Whether elderly patients can truly benefit from chemotherapy is beyond doubt. Tamirisa et al. found that chemotherapy improved overall survival in elderly breast cancer patients with positive nodes, positive estrogen receptor and multiple comorbidities (12). The EBCTCG meta-analysis showed that patients over 70 years old have improved recurrence-free and overall survival after receiving combination chemotherapy, even though this benefit appeared to diminish with increasing age (13). Similarly, in the CALGB trial, 633 patients over 65 years old were randomized to receive cyclophosphamide, methotrexate, fluorouracil (CMF), doxorubicin and cyclophosphamide (AC), or capecitabine (14). The findings showed that patients who received single-agent chemotherapy had a doubled risk of relapse or death, suggesting the advantage of the combination therapy in this age group, even though the toxicity was pronounced. In a retrospective pooled analysis of 4 randomized trials, Muss et al. reported that chemotherapy reduced breast cancer mortality and recurrence rates with similar effects to younger women (6). Our findings suggested that patients in the high-risk group were with larger tumors, more positive lymph nodes, higher grade, HR-HER2- subtype and absence local therapy, who could obtain the improvement of BCSS after receiving chemotherapy. This conclusion is in accordance with the recommendation of the Society of Geriatric Oncology that older patients with node-positive, hormone-negative breast tumors may have the largest survival gain from chemotherapy (15).

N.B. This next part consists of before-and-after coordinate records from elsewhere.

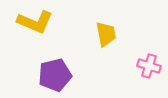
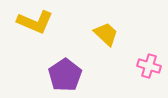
yellow trapezoid: rotated 36 degrees counterclockwise
purple pentagon: moved 10 px right; rotated 20 degrees counterclockwise
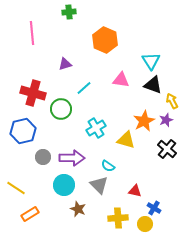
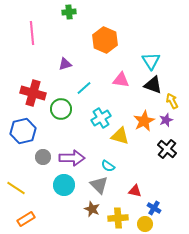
cyan cross: moved 5 px right, 10 px up
yellow triangle: moved 6 px left, 4 px up
brown star: moved 14 px right
orange rectangle: moved 4 px left, 5 px down
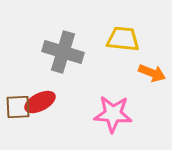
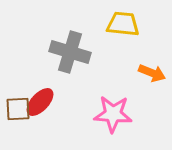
yellow trapezoid: moved 15 px up
gray cross: moved 7 px right
red ellipse: rotated 20 degrees counterclockwise
brown square: moved 2 px down
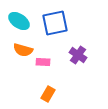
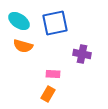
orange semicircle: moved 4 px up
purple cross: moved 4 px right, 1 px up; rotated 24 degrees counterclockwise
pink rectangle: moved 10 px right, 12 px down
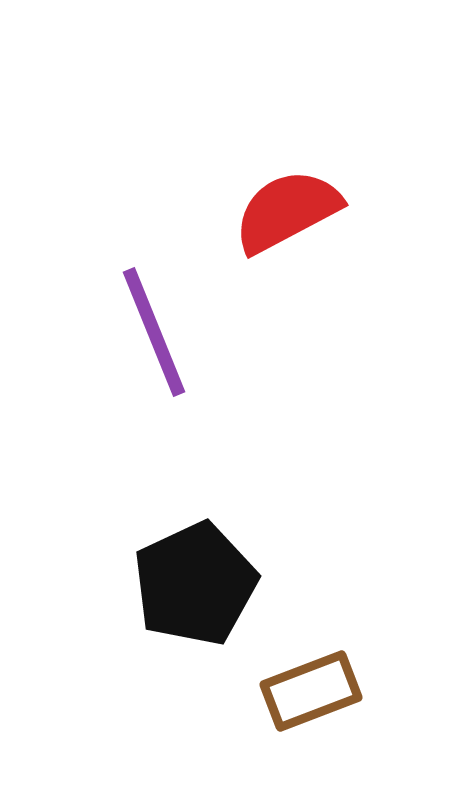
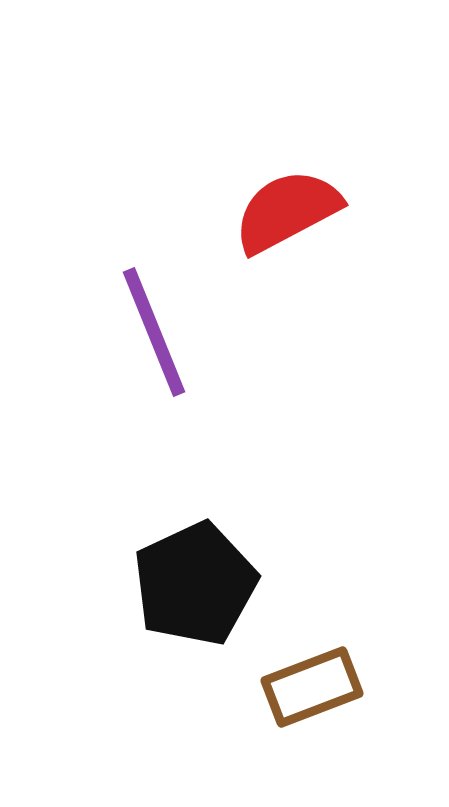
brown rectangle: moved 1 px right, 4 px up
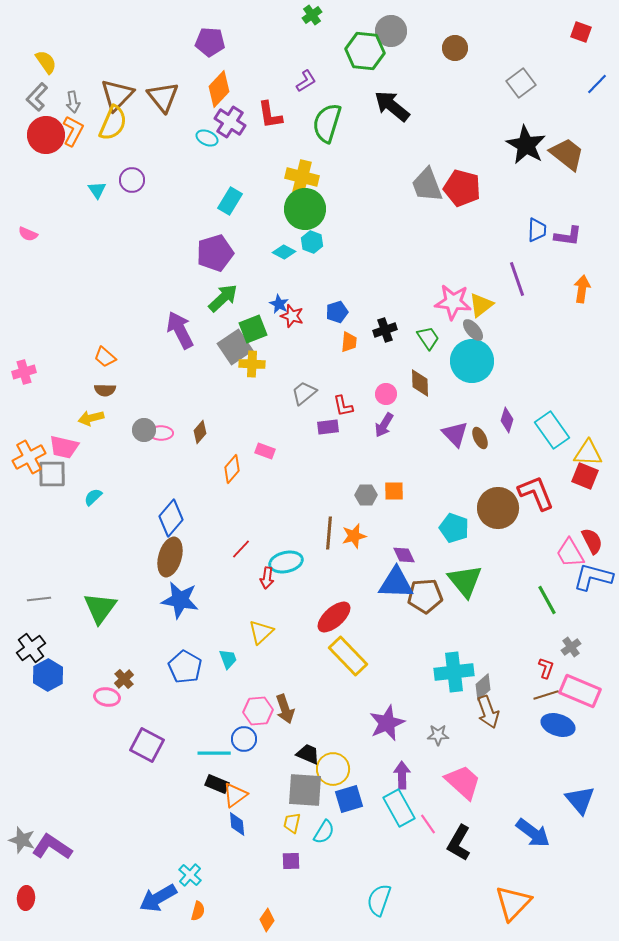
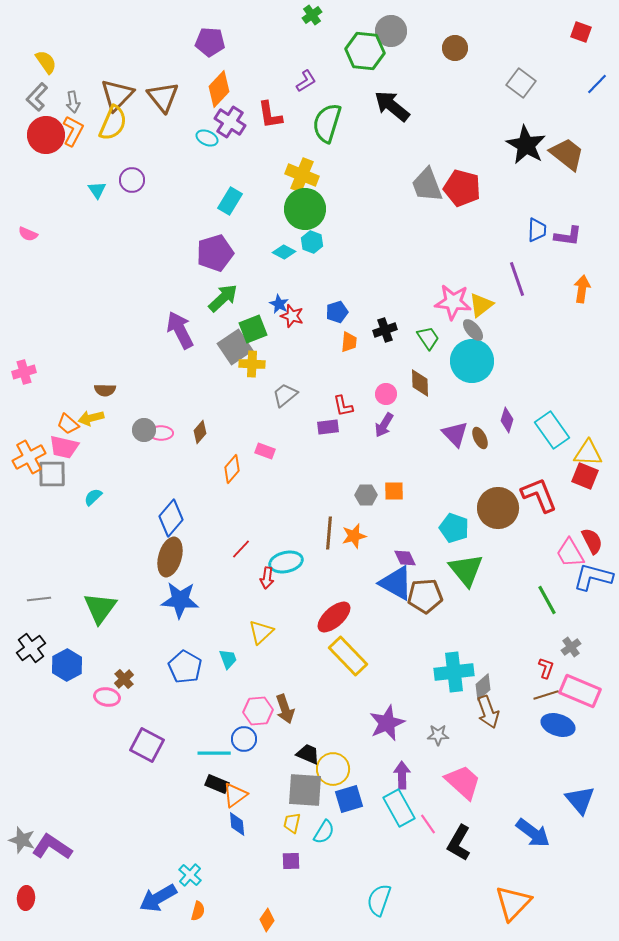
gray square at (521, 83): rotated 16 degrees counterclockwise
yellow cross at (302, 177): moved 2 px up; rotated 8 degrees clockwise
orange trapezoid at (105, 357): moved 37 px left, 67 px down
gray trapezoid at (304, 393): moved 19 px left, 2 px down
red L-shape at (536, 493): moved 3 px right, 2 px down
purple diamond at (404, 555): moved 1 px right, 3 px down
green triangle at (465, 581): moved 1 px right, 11 px up
blue triangle at (396, 583): rotated 27 degrees clockwise
blue star at (180, 600): rotated 6 degrees counterclockwise
blue hexagon at (48, 675): moved 19 px right, 10 px up
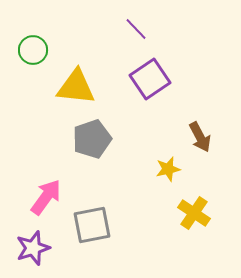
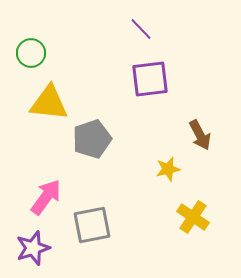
purple line: moved 5 px right
green circle: moved 2 px left, 3 px down
purple square: rotated 27 degrees clockwise
yellow triangle: moved 27 px left, 16 px down
brown arrow: moved 2 px up
yellow cross: moved 1 px left, 4 px down
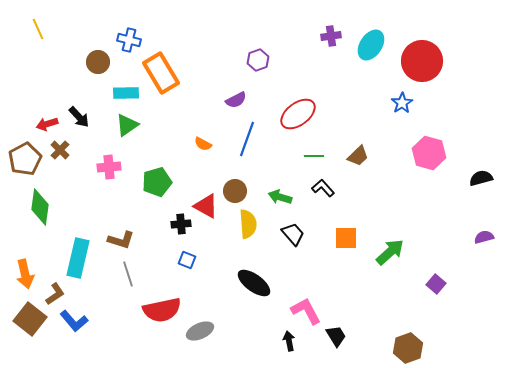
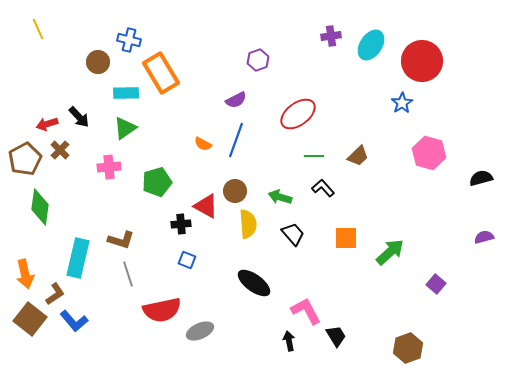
green triangle at (127, 125): moved 2 px left, 3 px down
blue line at (247, 139): moved 11 px left, 1 px down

Elderly breast cancer patients can benefit from chemotherapy but also suffer from inevitable chemotherapy toxicity. The general decline in physiological reserves and the increase in comorbidities predispose elderly women to a higher risk of toxicity. These include neuropathy, reduced left ventricular ejection fraction, congestive heart failure, myelodysplasia, acute leukemia, cardiotoxicity and secondary hematological malignancies (16–18). Another study reported that 24% of patients over 65 years old treated with docetaxel chemotherapy were hospitalized due to chemotherapy toxicity (19). In addition, anthracycline chemotherapy drugs have a higher risk of inducing myelosuppression in elderly breast cancer patients, with grade 3-4 myelosuppression occurring in 32% of patients, compared with 21% in younger patients. The difference between the two was statistically significant (P<0.0001) (20). Therefore, the chemotherapy of elderly women should be individualized, and chemotherapy toxicity must be carefully weighed. Especially for patients older than 80, our study implied these patients were classified into the high-risk group and more likely to benefit from chemotherapy. However, the toxic side effects of chemotherapy can lead to reduced quality of life in the extremely old patients. Therefore, it is necessary to make treatment decisions based on the geriatric assessment.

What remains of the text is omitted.